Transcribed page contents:

******

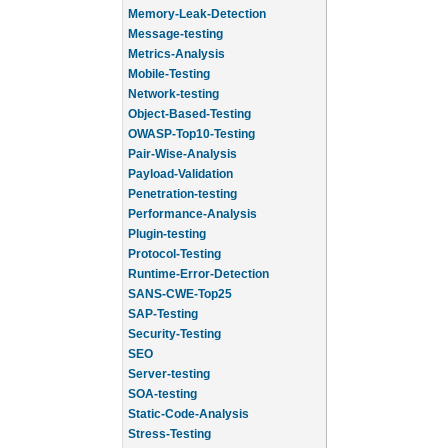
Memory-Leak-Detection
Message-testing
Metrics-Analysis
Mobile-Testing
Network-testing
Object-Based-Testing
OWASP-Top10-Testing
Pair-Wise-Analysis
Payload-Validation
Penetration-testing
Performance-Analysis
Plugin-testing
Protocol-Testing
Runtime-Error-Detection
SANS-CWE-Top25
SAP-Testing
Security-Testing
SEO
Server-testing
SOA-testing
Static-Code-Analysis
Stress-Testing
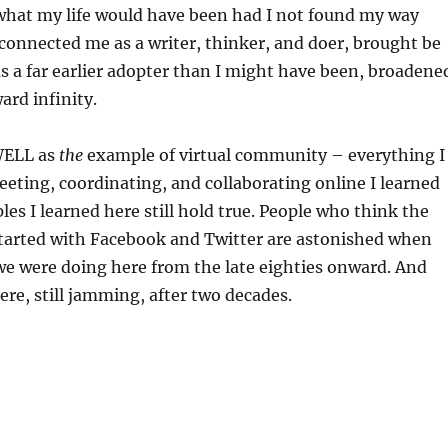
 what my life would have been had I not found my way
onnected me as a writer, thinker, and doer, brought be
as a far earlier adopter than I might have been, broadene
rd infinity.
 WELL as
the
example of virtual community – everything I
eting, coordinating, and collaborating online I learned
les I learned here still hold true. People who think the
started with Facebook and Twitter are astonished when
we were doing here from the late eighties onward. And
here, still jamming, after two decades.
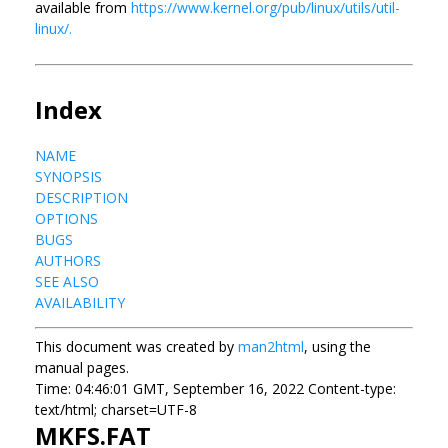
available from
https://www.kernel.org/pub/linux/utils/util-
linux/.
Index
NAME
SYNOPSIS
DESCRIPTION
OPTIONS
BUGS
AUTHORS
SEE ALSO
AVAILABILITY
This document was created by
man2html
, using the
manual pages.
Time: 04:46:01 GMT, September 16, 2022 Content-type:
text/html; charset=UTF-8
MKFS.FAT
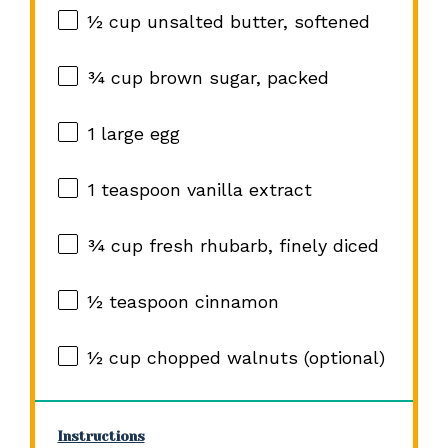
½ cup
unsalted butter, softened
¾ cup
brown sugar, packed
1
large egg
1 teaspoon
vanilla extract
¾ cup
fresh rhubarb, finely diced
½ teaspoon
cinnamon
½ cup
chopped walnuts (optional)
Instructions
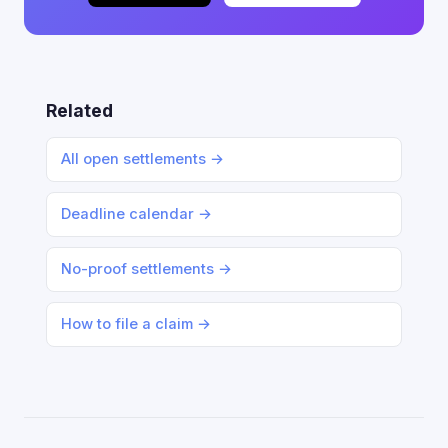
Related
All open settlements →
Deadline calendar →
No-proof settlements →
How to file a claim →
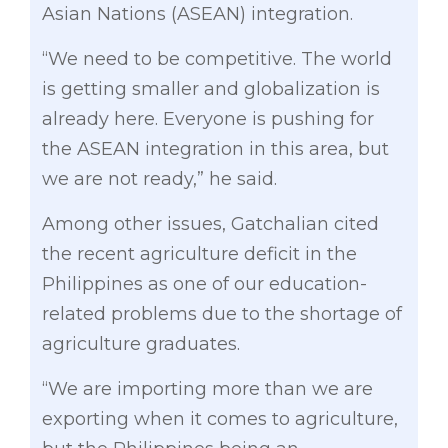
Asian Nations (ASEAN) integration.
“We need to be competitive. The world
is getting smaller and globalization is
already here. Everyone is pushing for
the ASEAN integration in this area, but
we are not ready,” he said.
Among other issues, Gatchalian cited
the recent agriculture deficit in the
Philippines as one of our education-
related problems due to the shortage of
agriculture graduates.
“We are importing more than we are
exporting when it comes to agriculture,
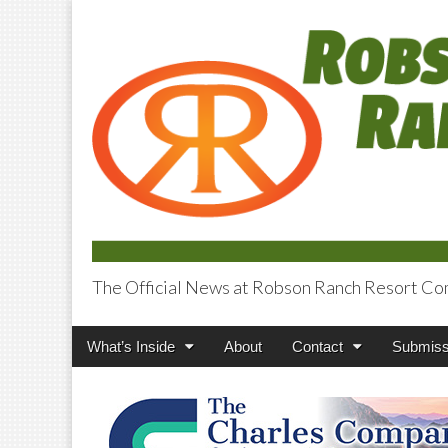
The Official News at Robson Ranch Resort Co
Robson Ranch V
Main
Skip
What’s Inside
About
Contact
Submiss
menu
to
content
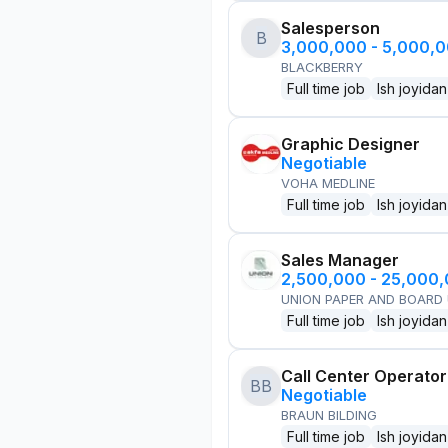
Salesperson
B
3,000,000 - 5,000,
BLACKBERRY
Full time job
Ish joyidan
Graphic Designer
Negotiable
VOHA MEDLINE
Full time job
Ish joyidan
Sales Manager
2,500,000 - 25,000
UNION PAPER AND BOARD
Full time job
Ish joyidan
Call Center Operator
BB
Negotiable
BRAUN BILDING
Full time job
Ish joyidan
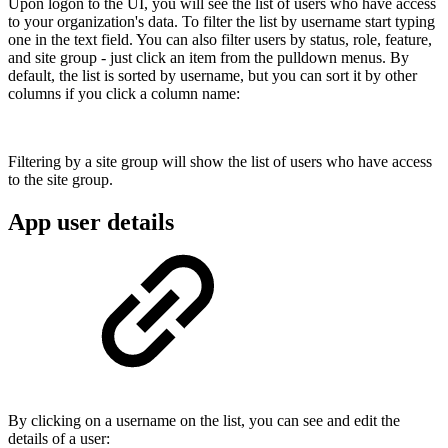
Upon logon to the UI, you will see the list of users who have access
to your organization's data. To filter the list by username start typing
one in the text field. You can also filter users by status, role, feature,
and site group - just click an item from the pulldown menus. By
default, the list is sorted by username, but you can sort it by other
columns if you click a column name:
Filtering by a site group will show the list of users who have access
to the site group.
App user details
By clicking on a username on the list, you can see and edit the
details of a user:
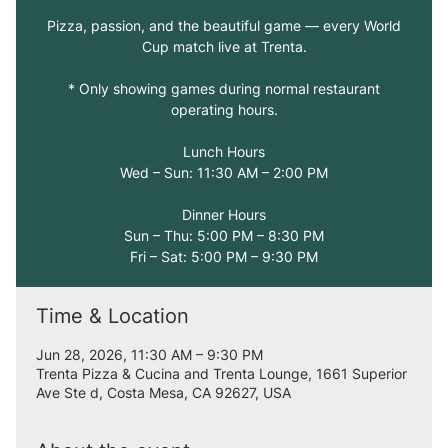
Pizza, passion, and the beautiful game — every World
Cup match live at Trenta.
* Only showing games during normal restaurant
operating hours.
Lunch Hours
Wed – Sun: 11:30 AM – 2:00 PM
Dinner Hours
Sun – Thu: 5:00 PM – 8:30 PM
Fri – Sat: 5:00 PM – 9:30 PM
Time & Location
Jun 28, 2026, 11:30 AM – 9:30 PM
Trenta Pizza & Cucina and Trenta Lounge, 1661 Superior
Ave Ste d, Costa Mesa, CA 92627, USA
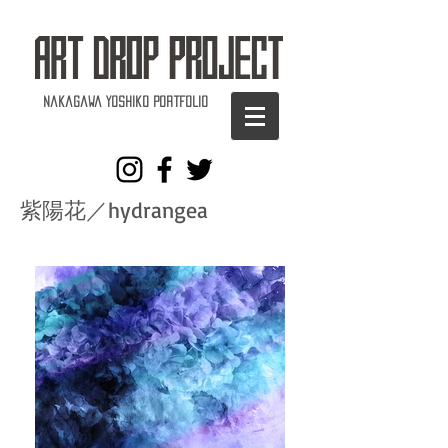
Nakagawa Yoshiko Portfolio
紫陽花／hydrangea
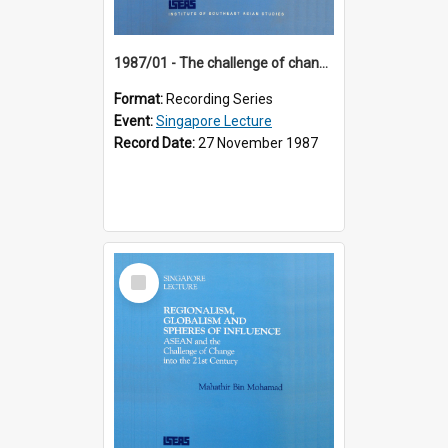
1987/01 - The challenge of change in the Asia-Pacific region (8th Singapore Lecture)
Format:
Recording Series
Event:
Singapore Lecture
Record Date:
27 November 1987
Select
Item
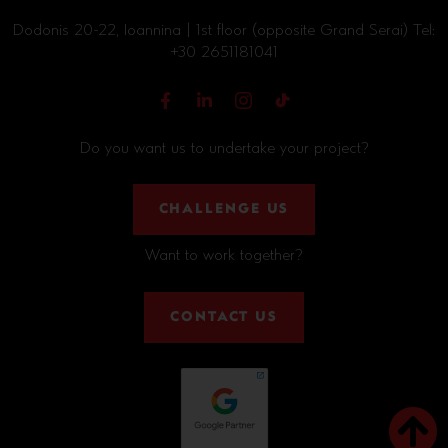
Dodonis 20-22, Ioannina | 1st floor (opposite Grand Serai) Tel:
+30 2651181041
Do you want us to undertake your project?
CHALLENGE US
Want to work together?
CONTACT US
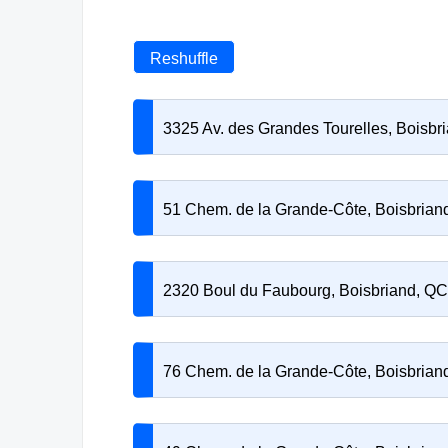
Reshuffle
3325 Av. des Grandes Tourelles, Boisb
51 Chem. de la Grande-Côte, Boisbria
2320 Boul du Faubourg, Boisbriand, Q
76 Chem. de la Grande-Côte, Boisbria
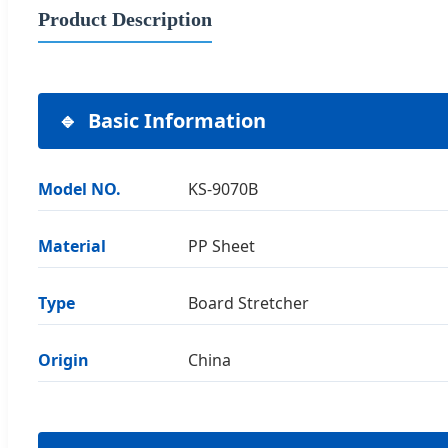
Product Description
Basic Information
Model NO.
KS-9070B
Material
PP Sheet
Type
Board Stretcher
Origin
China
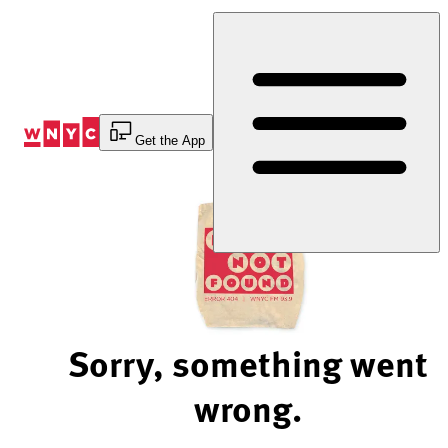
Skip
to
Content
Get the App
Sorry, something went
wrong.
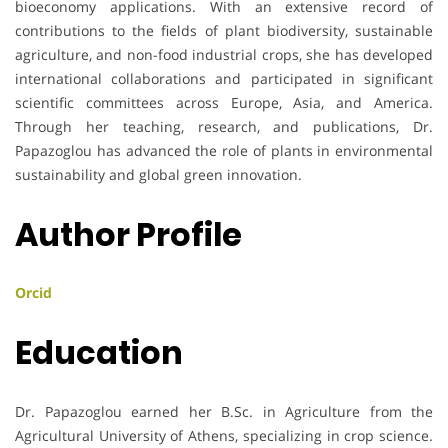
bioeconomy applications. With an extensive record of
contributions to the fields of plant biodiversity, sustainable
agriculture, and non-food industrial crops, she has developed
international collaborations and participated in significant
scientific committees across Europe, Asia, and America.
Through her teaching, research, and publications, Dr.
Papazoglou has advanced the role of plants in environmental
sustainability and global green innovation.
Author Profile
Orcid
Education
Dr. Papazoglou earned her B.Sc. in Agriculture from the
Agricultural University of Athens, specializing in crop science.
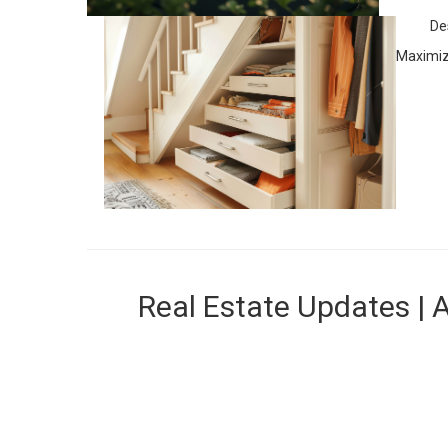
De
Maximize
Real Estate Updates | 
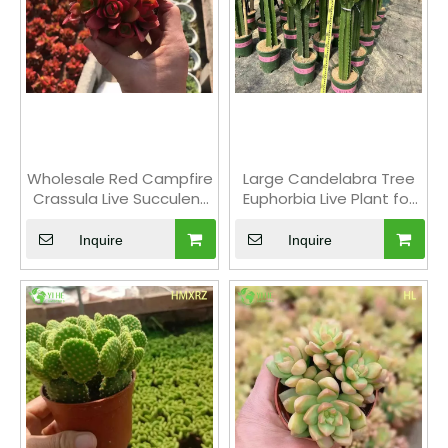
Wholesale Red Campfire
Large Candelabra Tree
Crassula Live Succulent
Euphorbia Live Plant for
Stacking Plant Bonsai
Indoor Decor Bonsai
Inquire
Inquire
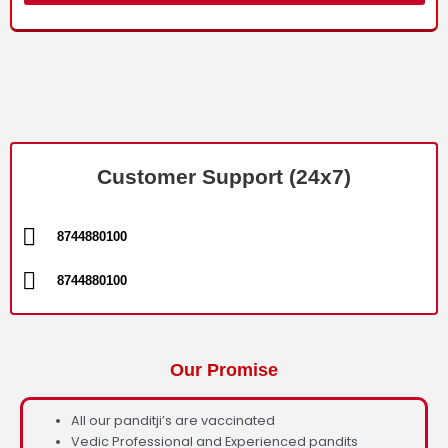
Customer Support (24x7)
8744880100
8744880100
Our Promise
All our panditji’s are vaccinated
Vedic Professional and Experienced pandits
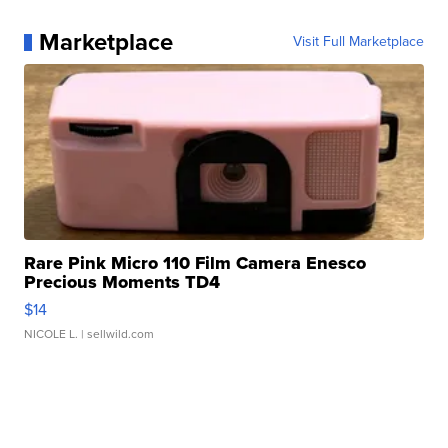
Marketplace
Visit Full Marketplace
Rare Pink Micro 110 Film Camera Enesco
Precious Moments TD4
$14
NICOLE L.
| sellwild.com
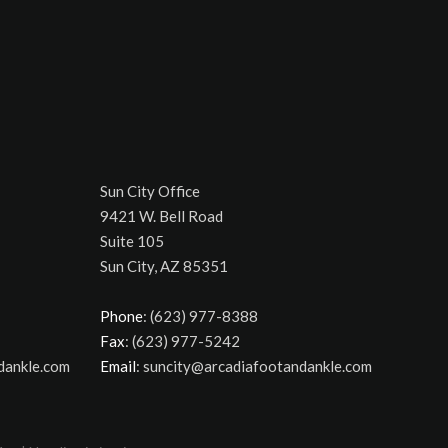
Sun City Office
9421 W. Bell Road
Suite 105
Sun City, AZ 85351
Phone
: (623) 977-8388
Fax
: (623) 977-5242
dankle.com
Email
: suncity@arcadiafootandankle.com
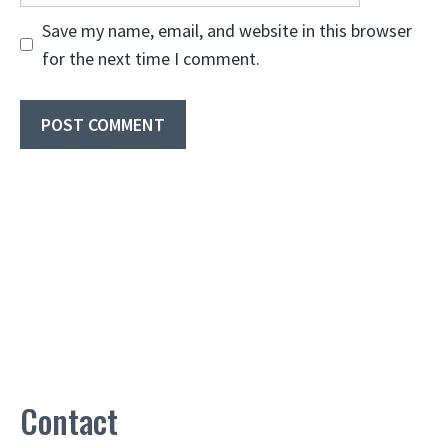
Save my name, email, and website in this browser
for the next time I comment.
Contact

******

Exercise details:
Begin at the first line of the entries and end at the line containing "agriculture graduates.": write out each line exactly, skipping pictures.

Response to the exercise:
Memory-Leak-Detection
Message-testing
Metrics-Analysis
Mobile-Testing
Network-testing
Object-Based-Testing
OWASP-Top10-Testing
Pair-Wise-Analysis
Payload-Validation
Penetration-testing
Performance-Analysis
Plugin-testing
Protocol-Testing
Runtime-Error-Detection
SANS-CWE-Top25
SAP-Testing
Security-Testing
SEO
Server-testing
SOA-testing
Static-Code-Analysis
Stress-Testing
 what my life would have been had I not found my way
onnected me as a writer, thinker, and doer, brought be
as a far earlier adopter than I might have been, broadene
rd infinity.
 WELL as
the
example of virtual community – everything I
eting, coordinating, and collaborating online I learned
les I learned here still hold true. People who think the
started with Facebook and Twitter are astonished when
we were doing here from the late eighties onward. And
here, still jamming, after two decades.
available from
https://www.kernel.org/pub/linux/utils/util-
linux/.
Index
NAME
SYNOPSIS
DESCRIPTION
OPTIONS
BUGS
AUTHORS
SEE ALSO
AVAILABILITY
This document was created by
man2html
, using the
manual pages.
Time: 04:46:01 GMT, September 16, 2022 Content-type:
text/html; charset=UTF-8
MKFS.FAT
½ cup
unsalted butter, softened
¾ cup
brown sugar, packed
1
large egg
1 teaspoon
vanilla extract
¾ cup
fresh rhubarb, finely diced
½ teaspoon
cinnamon
½ cup
chopped walnuts (optional)
Instructions
Related
All open settlements →
Deadline calendar →
No-proof settlements →
How to file a claim →
Asian Nations (ASEAN) integration.
“We need to be competitive. The world
is getting smaller and globalization is
already here. Everyone is pushing for
the ASEAN integration in this area, but
we are not ready,” he said.
Among other issues, Gatchalian cited
the recent agriculture deficit in the
Philippines as one of our education-
related problems due to the shortage of
agriculture graduates.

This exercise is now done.